Pants had been an enormous theme — designed in a classy 90s dishevelled fashion. They hung in a lovely curved form on the backside of the leg.
There have been moments of sensuality — and humor — all through this 42-piece co-ed present that marked 20 years because the model was launched. One tactile and semi-transparent blue punk vest was worn by a mannequin with greasy grungy hair who held a fancy sq. leather-based bag.
THOM BROWNE’S INFINITE VARIATIONS
It was a performative runway event for suit-loving Thom Browne, as VIPs together with Farida Khelfa — dressed head to toe within the designer’s garb — arrived theatrically to take their seats after the present had apparently begun. Friends had been in stitches laughing at what appeared to be intentional choreography.
An odd retro voiceover then signaled the “actual” present would begin — as a male mannequin with large, spiky punk hair strutted out in an ecru tailor-made jacket, tie and shorts.

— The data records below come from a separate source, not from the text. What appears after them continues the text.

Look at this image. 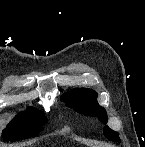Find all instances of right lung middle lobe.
<instances>
[{"mask_svg":"<svg viewBox=\"0 0 145 147\" xmlns=\"http://www.w3.org/2000/svg\"><path fill=\"white\" fill-rule=\"evenodd\" d=\"M46 117L33 107H28L27 111L20 113L3 131L5 140L17 141L36 136L43 125L46 123Z\"/></svg>","mask_w":145,"mask_h":147,"instance_id":"1","label":"right lung middle lobe"}]
</instances>
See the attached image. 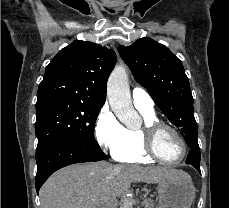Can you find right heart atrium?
I'll list each match as a JSON object with an SVG mask.
<instances>
[{"instance_id":"d8ad5b80","label":"right heart atrium","mask_w":229,"mask_h":208,"mask_svg":"<svg viewBox=\"0 0 229 208\" xmlns=\"http://www.w3.org/2000/svg\"><path fill=\"white\" fill-rule=\"evenodd\" d=\"M93 131L95 140L104 151L115 154L127 144L124 126L107 106L98 112Z\"/></svg>"}]
</instances>
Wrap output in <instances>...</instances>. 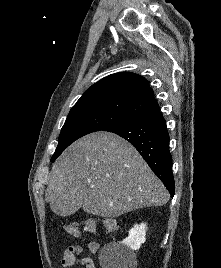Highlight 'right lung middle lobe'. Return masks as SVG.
Segmentation results:
<instances>
[{
    "instance_id": "dd1d6c3e",
    "label": "right lung middle lobe",
    "mask_w": 221,
    "mask_h": 268,
    "mask_svg": "<svg viewBox=\"0 0 221 268\" xmlns=\"http://www.w3.org/2000/svg\"><path fill=\"white\" fill-rule=\"evenodd\" d=\"M125 118L105 110H83L70 112L58 140V146L51 161L57 157L75 140L91 132L107 130L117 125Z\"/></svg>"
}]
</instances>
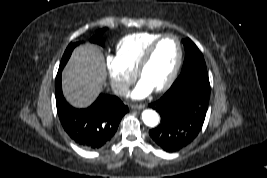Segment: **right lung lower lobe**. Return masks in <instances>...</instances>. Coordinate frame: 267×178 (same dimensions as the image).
<instances>
[{"mask_svg":"<svg viewBox=\"0 0 267 178\" xmlns=\"http://www.w3.org/2000/svg\"><path fill=\"white\" fill-rule=\"evenodd\" d=\"M63 67L55 80L56 106L60 122L69 137L86 149H99L106 145L117 131L128 107L111 95L100 94L86 109L71 106L64 98L61 87Z\"/></svg>","mask_w":267,"mask_h":178,"instance_id":"obj_1","label":"right lung lower lobe"}]
</instances>
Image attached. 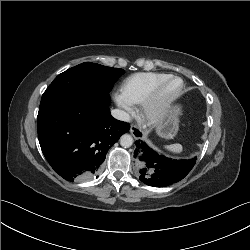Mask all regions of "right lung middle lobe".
Wrapping results in <instances>:
<instances>
[{
    "mask_svg": "<svg viewBox=\"0 0 250 250\" xmlns=\"http://www.w3.org/2000/svg\"><path fill=\"white\" fill-rule=\"evenodd\" d=\"M123 69L111 68L96 63L85 62L59 74L42 95L40 107L46 105L62 93L88 88L109 93Z\"/></svg>",
    "mask_w": 250,
    "mask_h": 250,
    "instance_id": "obj_1",
    "label": "right lung middle lobe"
}]
</instances>
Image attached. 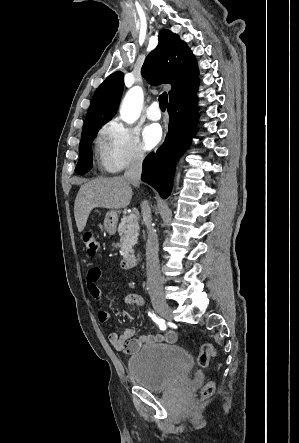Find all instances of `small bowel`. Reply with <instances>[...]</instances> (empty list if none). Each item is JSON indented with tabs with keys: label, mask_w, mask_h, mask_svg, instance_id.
Instances as JSON below:
<instances>
[{
	"label": "small bowel",
	"mask_w": 299,
	"mask_h": 443,
	"mask_svg": "<svg viewBox=\"0 0 299 443\" xmlns=\"http://www.w3.org/2000/svg\"><path fill=\"white\" fill-rule=\"evenodd\" d=\"M101 278V271L99 268H91L87 274V289L89 294L97 301H101V291L98 286V281ZM126 304H134L140 307L145 306L146 301L138 293H130L125 297ZM97 318L100 322H106L110 319V314L106 310H99ZM109 342L117 351H122L126 355H131L137 352L142 346L155 343H174L177 335L174 331H168L164 334H139L135 336V331L132 328H126L121 334L111 332L108 335Z\"/></svg>",
	"instance_id": "1"
}]
</instances>
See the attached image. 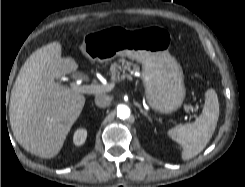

Pastel grey tweeds in contrasting patterns – and with multitudinous layers that had been utterly unfit for the spring-summer season – adopted. They had been worn by a mannequin with an ornamental anchor masking his face holding a hound-shaped bag, and a “35” signal within the custom of old-school couture, which featured numbered seems.
Stripy socks, tailor-made shorts, tweed skirts, black briefcases and patterned pastel fits in checks and stripes created what appeared like infinite variations on the identical theme.